WaterToday contacted the office of the Chief Medical Officer of Health Nova Scotia and received the following emailed statement from Dr.Robert Strang:

"The decision by the Department of Education and Early Childhood Development to provide 324 schools with bottled water until lead testing can be completed is both positive and proactive. While there are no significant health concerns with students consuming the water in the interim, the decision to provide bottled water provides comfort to families until such time as testing can be completed."

We reached out to the Principal of one of the 40 schools already tested and showing unacceptable lead levels. Scotsburn Elementary School in Pictou has been under a Do Not Consume Order since 2012 due to elevated levels of lead in the groundwater. Principal Glen McCarron referred us to Jennifer Rodgers, Communications Manager, Chignecto Central Regional Centre For Education, the designated spokesperson for all school issues.

Both Rodgers and Minister Churchill explained that as of March 31, 2018, the province’s seven regional school boards were replaced with a 15-member provincial advisory council. “It is a much simpler governance structure and easier to regulate, allowing us a more modern approach,” the Minister said.

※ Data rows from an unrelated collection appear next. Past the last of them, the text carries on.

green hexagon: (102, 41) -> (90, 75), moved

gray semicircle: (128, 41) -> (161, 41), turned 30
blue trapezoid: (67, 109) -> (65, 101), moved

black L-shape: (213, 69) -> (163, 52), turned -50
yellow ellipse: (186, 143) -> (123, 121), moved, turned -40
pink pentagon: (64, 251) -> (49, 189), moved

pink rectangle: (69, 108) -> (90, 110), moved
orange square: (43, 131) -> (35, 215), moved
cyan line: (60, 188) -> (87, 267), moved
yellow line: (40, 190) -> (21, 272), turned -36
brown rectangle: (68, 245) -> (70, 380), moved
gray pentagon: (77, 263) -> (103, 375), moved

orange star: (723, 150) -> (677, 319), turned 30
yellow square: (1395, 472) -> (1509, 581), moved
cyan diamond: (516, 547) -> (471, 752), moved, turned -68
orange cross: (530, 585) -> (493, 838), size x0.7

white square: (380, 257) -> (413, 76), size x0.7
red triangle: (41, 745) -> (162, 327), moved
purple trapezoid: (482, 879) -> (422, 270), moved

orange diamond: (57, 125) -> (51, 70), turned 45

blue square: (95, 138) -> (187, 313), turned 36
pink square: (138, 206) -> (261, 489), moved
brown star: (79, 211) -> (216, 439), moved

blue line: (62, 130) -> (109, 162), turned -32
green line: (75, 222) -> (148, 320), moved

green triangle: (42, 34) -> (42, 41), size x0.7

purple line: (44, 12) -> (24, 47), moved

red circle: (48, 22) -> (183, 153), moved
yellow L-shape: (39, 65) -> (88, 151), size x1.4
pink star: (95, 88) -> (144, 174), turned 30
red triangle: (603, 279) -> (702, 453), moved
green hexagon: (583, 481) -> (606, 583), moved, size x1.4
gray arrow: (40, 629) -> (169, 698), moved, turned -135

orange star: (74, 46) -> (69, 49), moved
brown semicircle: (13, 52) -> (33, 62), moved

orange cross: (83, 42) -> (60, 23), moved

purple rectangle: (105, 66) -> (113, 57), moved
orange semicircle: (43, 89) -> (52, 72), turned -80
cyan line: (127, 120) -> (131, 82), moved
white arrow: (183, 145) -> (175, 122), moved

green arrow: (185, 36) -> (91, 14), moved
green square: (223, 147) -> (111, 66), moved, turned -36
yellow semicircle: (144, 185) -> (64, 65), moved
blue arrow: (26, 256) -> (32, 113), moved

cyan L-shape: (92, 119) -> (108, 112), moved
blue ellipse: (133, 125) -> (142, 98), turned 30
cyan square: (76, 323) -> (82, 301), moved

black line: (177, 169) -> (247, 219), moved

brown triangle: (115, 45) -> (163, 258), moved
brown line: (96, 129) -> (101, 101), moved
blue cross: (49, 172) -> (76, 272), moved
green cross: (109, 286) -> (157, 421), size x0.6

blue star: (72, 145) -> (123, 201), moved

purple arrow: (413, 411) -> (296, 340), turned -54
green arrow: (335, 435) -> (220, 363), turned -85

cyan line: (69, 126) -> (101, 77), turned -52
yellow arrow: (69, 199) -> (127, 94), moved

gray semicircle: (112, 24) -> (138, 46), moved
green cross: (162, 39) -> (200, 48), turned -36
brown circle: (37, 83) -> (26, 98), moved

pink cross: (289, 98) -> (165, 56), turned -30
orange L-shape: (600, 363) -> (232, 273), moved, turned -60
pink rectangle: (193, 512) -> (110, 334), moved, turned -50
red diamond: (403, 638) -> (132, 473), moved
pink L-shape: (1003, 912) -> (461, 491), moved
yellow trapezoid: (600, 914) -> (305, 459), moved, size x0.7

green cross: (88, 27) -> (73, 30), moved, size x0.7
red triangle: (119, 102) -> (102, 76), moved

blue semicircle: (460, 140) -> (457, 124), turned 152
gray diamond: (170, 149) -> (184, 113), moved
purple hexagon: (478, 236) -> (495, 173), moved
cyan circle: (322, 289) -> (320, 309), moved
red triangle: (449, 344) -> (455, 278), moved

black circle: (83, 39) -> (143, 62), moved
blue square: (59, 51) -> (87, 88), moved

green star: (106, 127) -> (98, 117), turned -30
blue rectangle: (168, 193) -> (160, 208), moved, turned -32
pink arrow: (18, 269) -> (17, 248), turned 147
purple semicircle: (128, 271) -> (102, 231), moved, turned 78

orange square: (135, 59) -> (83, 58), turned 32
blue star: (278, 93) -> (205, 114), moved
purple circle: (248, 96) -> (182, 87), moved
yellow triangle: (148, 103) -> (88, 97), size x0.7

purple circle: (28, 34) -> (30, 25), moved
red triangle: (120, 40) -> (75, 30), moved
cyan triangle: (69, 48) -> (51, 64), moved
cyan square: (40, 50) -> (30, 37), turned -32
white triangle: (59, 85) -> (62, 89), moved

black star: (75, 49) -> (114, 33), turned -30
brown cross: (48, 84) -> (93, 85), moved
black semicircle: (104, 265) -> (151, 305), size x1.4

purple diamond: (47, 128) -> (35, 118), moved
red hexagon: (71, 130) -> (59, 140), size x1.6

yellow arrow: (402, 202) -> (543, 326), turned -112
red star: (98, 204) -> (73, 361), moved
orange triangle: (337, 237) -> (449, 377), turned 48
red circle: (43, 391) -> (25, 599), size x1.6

“We always put safety first and comply with regulations and standards,” Rodgers told WT. “based on regular tests, Scotsburn Elementary School remains on bottled water since 2012. As per our process the drinking taps and water fountains were taken out of service. There have been many attempts to help lower the lead in groundwater including working with an external consultant. We continuously test and review our results with the Nova Scotia Department of Environment.

Churchill added that when unacceptable levels were originally determined at Scotsburn 8 years ago the school was immediately issued bottled water. “Their safety was never at risk.”

The Department of Environment has advised that testing must be in relation to groundwater temperatures. All Regional Centres for Education in Nova Scotia will resume testing in the spring.

The new protocol requires the water to sit undisturbed for a minimum of 8 hours and to take the sample water without flushing the system first. Test results require careful interpretation since the concentration of lead can vary considerably over time and certain fountains and taps may remain unused for a more extended period of time according to the natural pattern of events within a school. If a tap fountain or faucet has elevated lead or copper, temporary corrective measures will be put in place until the cause of the elevated lead is determined. After investigation is complete, long-term permanent solutions will be addressed.

“As far as Scotsburn is concerned, we don’t know how long that will take. But the students safety is our responsibility.”

“We are also in the process of creating an online database for parents and teachers that will provide real-time information on the water quality in schools. We will have this up and running in September 2020,” Minister of Education Zach Churchill added. “We don’t want families to worry about the quality of the drinking water in their schools.”